▶ _Listed records_
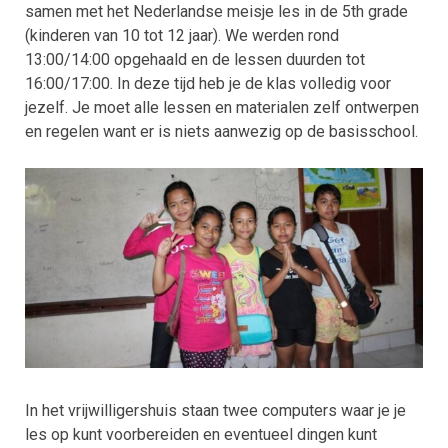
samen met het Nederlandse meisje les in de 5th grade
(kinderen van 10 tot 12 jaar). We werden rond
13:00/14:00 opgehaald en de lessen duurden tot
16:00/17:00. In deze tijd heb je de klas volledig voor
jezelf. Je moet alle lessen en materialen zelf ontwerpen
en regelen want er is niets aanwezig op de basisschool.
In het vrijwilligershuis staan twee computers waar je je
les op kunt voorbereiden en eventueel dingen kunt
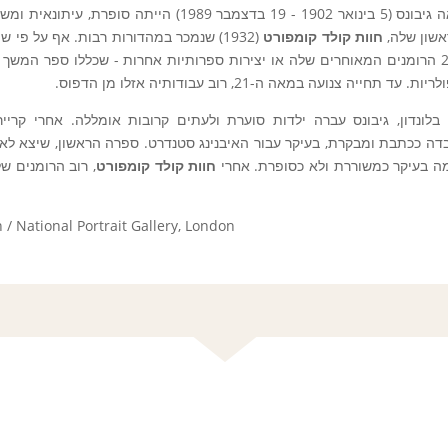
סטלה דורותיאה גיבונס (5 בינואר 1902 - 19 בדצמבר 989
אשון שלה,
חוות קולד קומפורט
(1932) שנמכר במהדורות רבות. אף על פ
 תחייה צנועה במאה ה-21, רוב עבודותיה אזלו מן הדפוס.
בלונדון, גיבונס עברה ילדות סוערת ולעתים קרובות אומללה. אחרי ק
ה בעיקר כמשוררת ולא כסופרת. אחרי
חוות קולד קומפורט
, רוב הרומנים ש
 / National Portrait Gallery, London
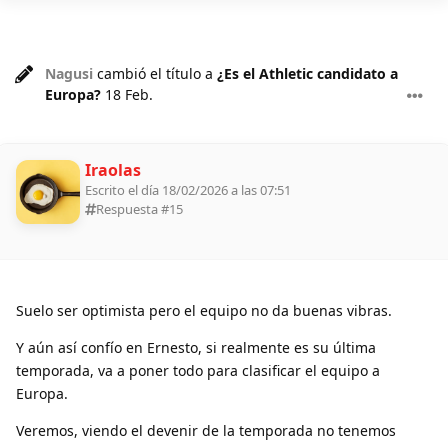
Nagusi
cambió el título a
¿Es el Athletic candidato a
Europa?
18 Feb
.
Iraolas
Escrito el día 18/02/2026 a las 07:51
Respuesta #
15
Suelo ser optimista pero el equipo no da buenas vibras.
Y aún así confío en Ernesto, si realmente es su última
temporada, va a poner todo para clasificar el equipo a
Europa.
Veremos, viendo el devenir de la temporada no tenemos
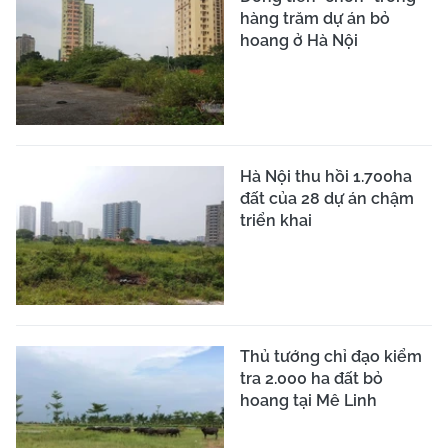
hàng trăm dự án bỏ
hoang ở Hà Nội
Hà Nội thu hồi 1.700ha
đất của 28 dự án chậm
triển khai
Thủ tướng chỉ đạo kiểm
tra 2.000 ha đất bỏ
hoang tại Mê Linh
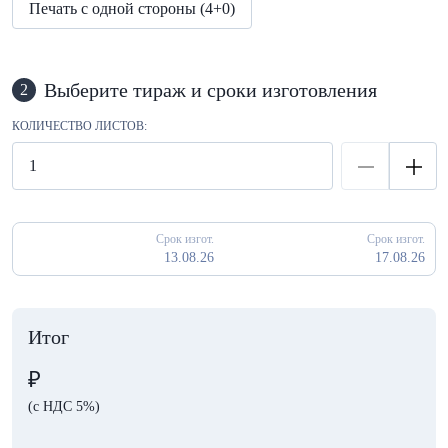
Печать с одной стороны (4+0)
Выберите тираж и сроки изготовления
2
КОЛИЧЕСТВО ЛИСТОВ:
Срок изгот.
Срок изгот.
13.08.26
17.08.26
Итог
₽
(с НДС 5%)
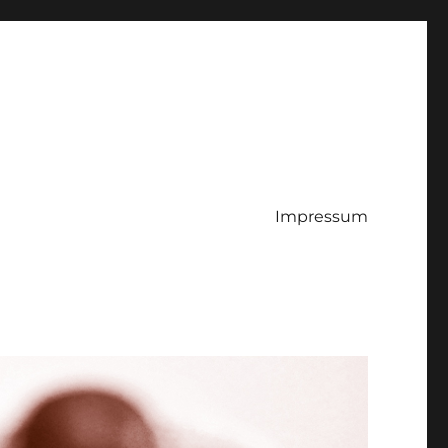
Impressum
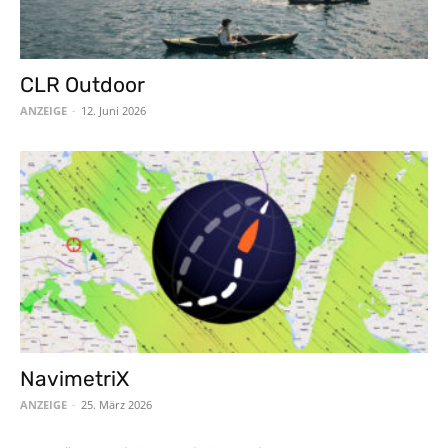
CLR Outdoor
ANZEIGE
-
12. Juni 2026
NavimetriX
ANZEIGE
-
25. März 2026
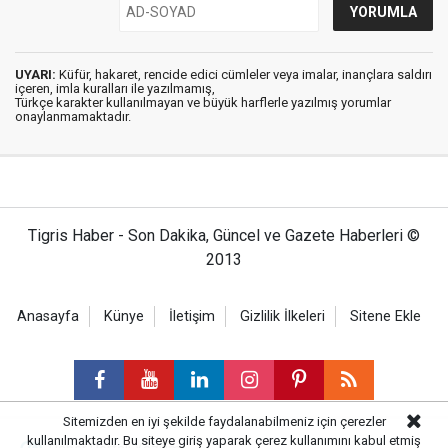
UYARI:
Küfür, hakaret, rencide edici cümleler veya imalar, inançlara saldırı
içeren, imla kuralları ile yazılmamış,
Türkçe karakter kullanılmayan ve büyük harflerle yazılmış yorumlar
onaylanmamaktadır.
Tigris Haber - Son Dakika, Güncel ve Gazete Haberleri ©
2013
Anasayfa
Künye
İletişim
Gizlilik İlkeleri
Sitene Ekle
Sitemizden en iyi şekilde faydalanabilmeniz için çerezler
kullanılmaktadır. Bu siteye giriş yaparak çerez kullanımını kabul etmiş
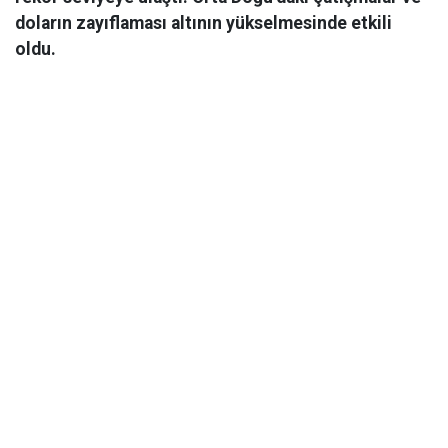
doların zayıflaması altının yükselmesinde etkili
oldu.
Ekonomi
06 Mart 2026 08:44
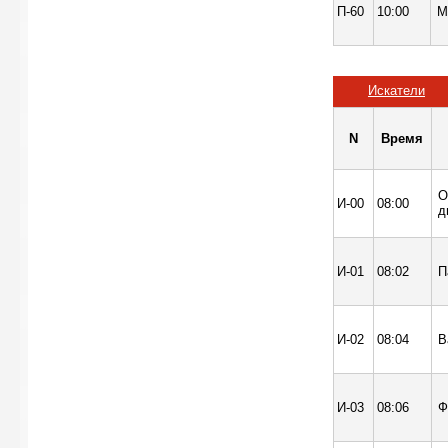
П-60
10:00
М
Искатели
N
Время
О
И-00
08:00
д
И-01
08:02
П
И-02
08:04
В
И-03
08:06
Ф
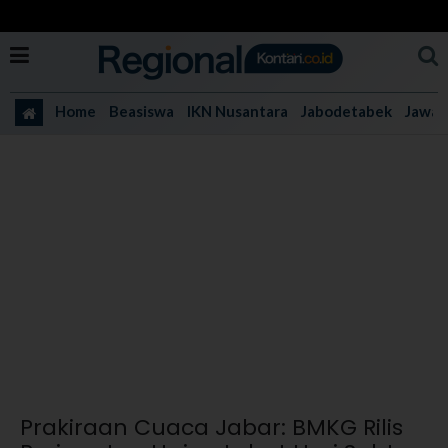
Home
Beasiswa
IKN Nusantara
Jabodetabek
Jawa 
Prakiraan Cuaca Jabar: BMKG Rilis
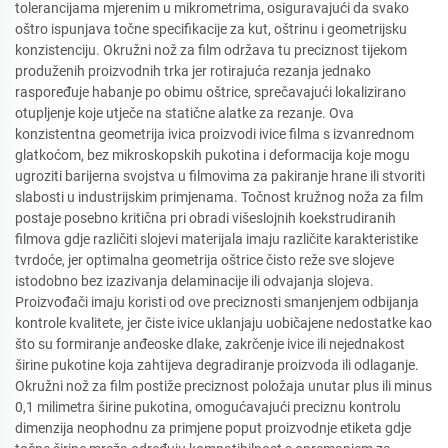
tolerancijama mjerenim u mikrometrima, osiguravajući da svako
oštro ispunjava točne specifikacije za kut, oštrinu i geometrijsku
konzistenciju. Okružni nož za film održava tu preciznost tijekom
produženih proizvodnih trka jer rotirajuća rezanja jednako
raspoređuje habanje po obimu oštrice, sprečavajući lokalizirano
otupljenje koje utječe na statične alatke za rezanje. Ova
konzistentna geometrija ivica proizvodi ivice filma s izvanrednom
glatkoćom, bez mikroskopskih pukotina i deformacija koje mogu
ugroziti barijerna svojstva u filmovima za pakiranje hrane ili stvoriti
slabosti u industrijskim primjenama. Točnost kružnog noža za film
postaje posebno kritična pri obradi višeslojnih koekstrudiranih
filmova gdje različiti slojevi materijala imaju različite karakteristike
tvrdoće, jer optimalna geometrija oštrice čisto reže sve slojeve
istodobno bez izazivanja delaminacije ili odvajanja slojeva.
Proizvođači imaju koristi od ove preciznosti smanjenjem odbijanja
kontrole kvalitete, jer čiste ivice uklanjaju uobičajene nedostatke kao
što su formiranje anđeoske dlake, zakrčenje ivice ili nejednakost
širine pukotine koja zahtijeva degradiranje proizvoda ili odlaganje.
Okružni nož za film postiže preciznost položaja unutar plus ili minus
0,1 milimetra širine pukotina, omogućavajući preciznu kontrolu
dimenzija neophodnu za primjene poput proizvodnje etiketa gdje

==

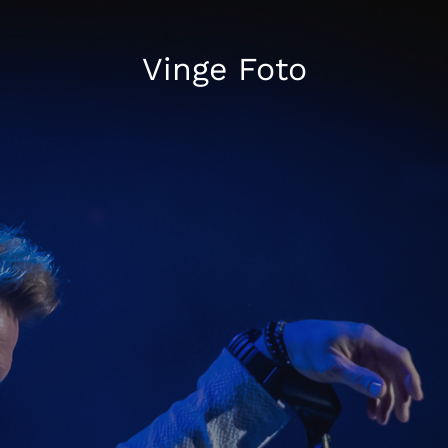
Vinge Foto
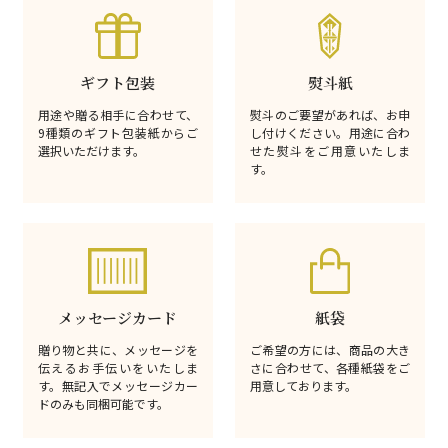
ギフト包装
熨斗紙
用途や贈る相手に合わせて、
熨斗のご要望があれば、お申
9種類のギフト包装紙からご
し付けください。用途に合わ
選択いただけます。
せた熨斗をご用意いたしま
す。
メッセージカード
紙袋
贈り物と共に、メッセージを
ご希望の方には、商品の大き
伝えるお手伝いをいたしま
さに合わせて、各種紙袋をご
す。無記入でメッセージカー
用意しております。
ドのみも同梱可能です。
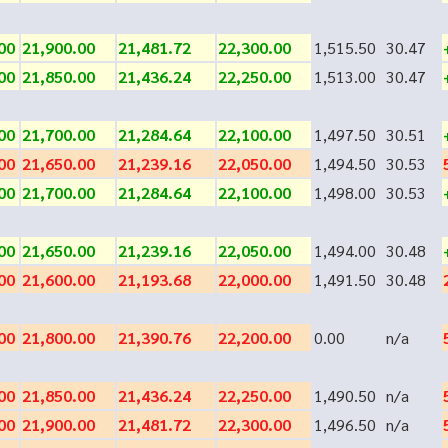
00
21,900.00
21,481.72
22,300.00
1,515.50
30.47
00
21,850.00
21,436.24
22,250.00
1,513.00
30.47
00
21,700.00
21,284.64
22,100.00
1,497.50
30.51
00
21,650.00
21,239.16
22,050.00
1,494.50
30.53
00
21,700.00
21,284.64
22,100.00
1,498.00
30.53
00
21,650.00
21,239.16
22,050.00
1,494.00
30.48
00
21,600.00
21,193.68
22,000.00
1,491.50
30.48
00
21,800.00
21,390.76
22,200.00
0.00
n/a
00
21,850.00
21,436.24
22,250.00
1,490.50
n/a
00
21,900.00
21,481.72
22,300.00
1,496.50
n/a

▶ _Problem description_
Would you copy, unchanged, the stretch of the records above that begins at the line containing "samen met het" and ends at the line containing "en regelen want", and only that?

▶ _Result_
samen met het Nederlandse meisje les in de 5th grade
(kinderen van 10 tot 12 jaar). We werden rond
13:00/14:00 opgehaald en de lessen duurden tot
16:00/17:00. In deze tijd heb je de klas volledig voor
jezelf. Je moet alle lessen en materialen zelf ontwerpen
en regelen want er is niets aanwezig op de basisschool.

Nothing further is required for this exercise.